The output should be limited to the line holding "一般包括以下几个方面：" and the lines after it through the end of the entries, each restated exactly.

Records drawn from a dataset
________________________

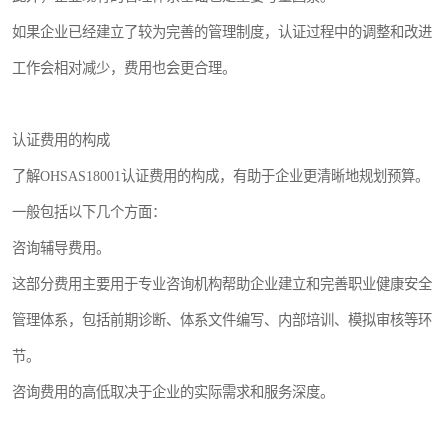
如果企业已经建立了较为完善的管理制度，认证过程中的调整和改进
工作会相对减少，费用也会更合理。
认证费用的构成
了解OHSAS18001认证费用的构成，有助于企业更清晰地规划预算。
一般包括以下几个方面：
咨询辅导费用。
这部分费用主要用于专业咨询机构帮助企业建立和完善职业健康安全
管理体系，包括前期诊断、体系文件编写、内部培训、模拟审核等环
节。
咨询费用的高低取决于企业的实际需求和服务深度。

________________________

▸ **REPLY TO THE TASK**
一般包括以下几个方面：
咨询辅导费用。
这部分费用主要用于专业咨询机构帮助企业建立和完善职业健康安全
管理体系，包括前期诊断、体系文件编写、内部培训、模拟审核等环
节。
咨询费用的高低取决于企业的实际需求和服务深度。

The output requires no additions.